2015 yılında Paris’teki COP21 zirvesinde kabul edilen Birleşmiş Milletler (BM) İklim Anlaşması’nda, küresel ısınmanın bu yüzyılın sonuna kadar 19’uncu yüzyıla oranla en fazla 2 derece ile sınırlandırılması öngörülüyordu. Oysa dünyanın birçok bölgesinde bu eşiğin aşıldığı görülüyor.
Almanya’da yapılan ölçümler, yeryüzü sıcaklığının 2 dereceden fazla artmış olduğunu gösteriyor. 2018’in ilk 10 ayındaki ölçümlerde, Almanya’daki ısınmanın ilk ölçümlerin yapıldığı 1881 yılına oranla 2,2 derece arttığı sonucu çıktı.
Alman meteoroloji kurumunun verilerine göre, yılın ilk 10 ayındaki ortalama sıcaklık 11,6 derece idi. Bu ise 1881’deki 9,4 derece sıcaklığın oldukça üstünde.
Almanya’da geniş çaplı yeryüzü sıcaklık ölçümleri ilk olarak 1881 yılında yapılmıştı.

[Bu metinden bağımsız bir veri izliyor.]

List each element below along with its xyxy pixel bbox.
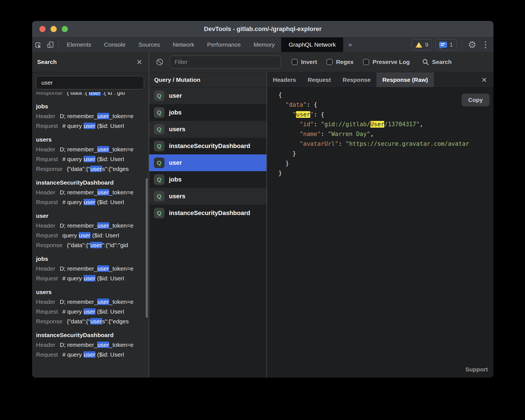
detail-close-icon[interactable] <box>475 72 493 87</box>
json-token: : { <box>314 111 324 118</box>
json-token <box>278 111 293 118</box>
json-token <box>278 140 300 147</box>
query-list-item-label: instanceSecurityDashboard <box>169 209 250 217</box>
search-result-section-title[interactable]: instanceSecurityDashboard <box>36 330 149 340</box>
search-result-section-title[interactable]: users <box>36 135 149 144</box>
tab-request[interactable]: Request <box>302 72 337 87</box>
result-field-label: Header <box>36 146 55 152</box>
search-result-section-title[interactable]: instanceSecurityDashboard <box>36 178 149 187</box>
tab-elements[interactable]: Elements <box>60 37 98 52</box>
tab-console[interactable]: Console <box>98 37 132 52</box>
search-result-row[interactable]: HeaderD; remember_user_token=e <box>36 144 149 154</box>
search-result-row[interactable]: Response{"data":{"users":{"edges <box>36 316 149 326</box>
filter-input[interactable] <box>170 56 281 68</box>
query-list-item[interactable]: Quser <box>149 154 266 171</box>
search-panel-title: Search <box>37 59 57 65</box>
json-token: "name" <box>300 131 321 137</box>
query-list-item[interactable]: Qjobs <box>149 104 266 121</box>
search-result-row[interactable]: HeaderD; remember_user_token=e <box>36 187 149 197</box>
match-highlight: user <box>90 318 102 324</box>
result-field-label: Header <box>36 222 55 229</box>
search-result-row[interactable]: Request# query user ($id: UserI <box>36 273 149 283</box>
search-result-row[interactable]: Response{"data":{"users":{"edges <box>36 164 149 174</box>
settings-gear-icon[interactable]: ⚙ <box>464 40 481 49</box>
json-token: } <box>278 170 282 176</box>
query-list-item-label: users <box>169 193 185 200</box>
result-field-label: Request <box>36 199 58 205</box>
devtools-window: DevTools - gitlab.com/-/graphql-explorer… <box>32 21 493 378</box>
messages-badge[interactable]: 1 <box>435 39 457 50</box>
copy-button[interactable]: Copy <box>462 94 490 106</box>
search-result-section-title[interactable]: user <box>36 211 149 221</box>
search-result-row[interactable]: HeaderD; remember_user_token=e <box>36 297 149 307</box>
search-result-row[interactable]: Request# query user ($id: UserI <box>36 307 149 316</box>
search-result-row[interactable]: Response{ data :{ user :{ id : gid <box>36 92 149 97</box>
search-result-row[interactable]: HeaderD; remember_user_token=e <box>36 221 149 230</box>
search-result-row[interactable]: Request# query user ($id: UserI <box>36 350 149 359</box>
kebab-menu-icon[interactable] <box>481 41 493 48</box>
query-list-item-label: users <box>169 126 185 133</box>
query-list-item[interactable]: Quser <box>149 87 266 104</box>
toolbar-separator <box>58 40 59 49</box>
detail-tabs: HeadersRequestResponse <box>267 72 376 87</box>
search-result-row[interactable]: HeaderD; remember_user_token=e <box>36 340 149 350</box>
minimize-window-button[interactable] <box>51 26 57 32</box>
search-result-section-title[interactable]: users <box>36 287 149 297</box>
match-highlight: user <box>97 265 109 272</box>
network-panel: InvertRegexPreserve Log Search Query / M… <box>149 52 493 378</box>
support-link[interactable]: Support <box>466 364 488 374</box>
desktop-background: DevTools - gitlab.com/-/graphql-explorer… <box>0 0 525 420</box>
search-result-section-title[interactable]: jobs <box>36 101 149 111</box>
result-field-label: Header <box>36 189 55 195</box>
checkbox-invert[interactable]: Invert <box>292 59 317 65</box>
tab-memory[interactable]: Memory <box>247 37 281 52</box>
tab-response-raw[interactable]: Response (Raw) <box>376 72 434 87</box>
tab-headers[interactable]: Headers <box>267 72 302 87</box>
search-result-row[interactable]: Requestquery user ($id: UserI <box>36 230 149 240</box>
match-highlight: user <box>97 222 109 229</box>
json-token: : <box>314 121 321 128</box>
devtools-toolbar: ElementsConsoleSourcesNetworkPerformance… <box>32 37 493 52</box>
query-type-icon: Q <box>154 124 164 135</box>
checkbox-preserve-log[interactable]: Preserve Log <box>363 59 410 65</box>
query-list-item[interactable]: Qusers <box>149 188 266 205</box>
search-result-row[interactable]: HeaderD; remember_user_token=e <box>36 264 149 273</box>
toolbar-search-button[interactable]: Search <box>422 58 452 66</box>
tab-network[interactable]: Network <box>166 37 201 52</box>
clear-log-icon[interactable] <box>156 58 164 66</box>
json-token: "data" <box>285 101 307 108</box>
json-token: "id" <box>300 121 314 128</box>
tab-graphql-network[interactable]: GraphQL Network <box>281 37 343 52</box>
more-tabs-chevron-icon[interactable]: » <box>343 41 357 49</box>
inspect-element-icon[interactable] <box>32 37 44 52</box>
search-result-row[interactable]: Request# query user ($id: UserI <box>36 197 149 207</box>
device-toolbar-icon[interactable] <box>44 37 57 52</box>
search-result-row[interactable]: Request# query user ($id: UserI <box>36 121 149 131</box>
tab-performance[interactable]: Performance <box>201 37 247 52</box>
close-window-button[interactable] <box>39 26 46 32</box>
tab-response[interactable]: Response <box>337 72 376 87</box>
tab-sources[interactable]: Sources <box>132 37 166 52</box>
warnings-badge[interactable]: 9 <box>412 39 432 50</box>
warning-count: 9 <box>425 41 428 48</box>
query-list-item[interactable]: QinstanceSecurityDashboard <box>149 205 266 221</box>
search-result-row[interactable]: HeaderD; remember_user_token=e <box>36 111 149 121</box>
json-token <box>278 131 300 137</box>
query-list-item[interactable]: Qusers <box>149 121 266 138</box>
zoom-window-button[interactable] <box>62 26 68 32</box>
search-input[interactable] <box>36 76 144 89</box>
search-result-row[interactable]: Request# query user ($id: UserI <box>36 154 149 164</box>
search-result-row[interactable]: Response{"data":{"user":{"id":"gid <box>36 240 149 250</box>
search-panel-close-icon[interactable] <box>136 59 142 65</box>
checkbox-regex[interactable]: Regex <box>326 59 354 65</box>
checkbox-box <box>363 59 369 65</box>
match-highlight: user <box>90 166 102 172</box>
match-highlight: user <box>97 113 109 119</box>
search-result-section-title[interactable]: jobs <box>36 254 149 264</box>
json-token: "gid://gitlab/ <box>321 121 370 128</box>
query-list-item[interactable]: Qjobs <box>149 171 266 188</box>
query-list-item[interactable]: QinstanceSecurityDashboard <box>149 138 266 154</box>
search-scrollbar-thumb[interactable] <box>146 178 148 318</box>
checkbox-label: Preserve Log <box>373 59 410 65</box>
json-line: "avatarUrl": "https://secure.gravatar.co… <box>278 139 493 149</box>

Küresel çaptaki sıcaklığın 2 derece ile sınırlandırılmaması halinde dünyanın birçok bölgesinde iklimsel değişikliklerin meydana geleceği tahmin ediliyor. Bu değişiklikler nedeniyle eriyecek olan buzulların okyanus seviyelerini yükselteceği hesaplanıyor.
İklimsel değişikliklerin yüz milyonlarca insanın hayatını doğrudan etkileyecek felaketlere yol açacağı öngörülüyor. Özellikle ada ülkeleri ile okyanus kıyılarındaki şehirlerin büyük zarar görmesine yol açacak iklimsel değişiklikler, yüz milyonlarca insanın ‘iklim mültecisi’ durumuna düşmesine de neden olacak.
BM İklim Anlaşması, ABD Başkanı Donald Trump’ın geri çekilme kararı nedeniyle ciddi bir belirsizlikle karşı karşıya. Anlaşmanın küresel ısınmaya yol açan sera etkili gaz salınımlarını azaltma noktasında dünya ülkelerine herhangi bir caydırıcı önlem getirmemesi de zayıf noktalarından biri olarak duruyor.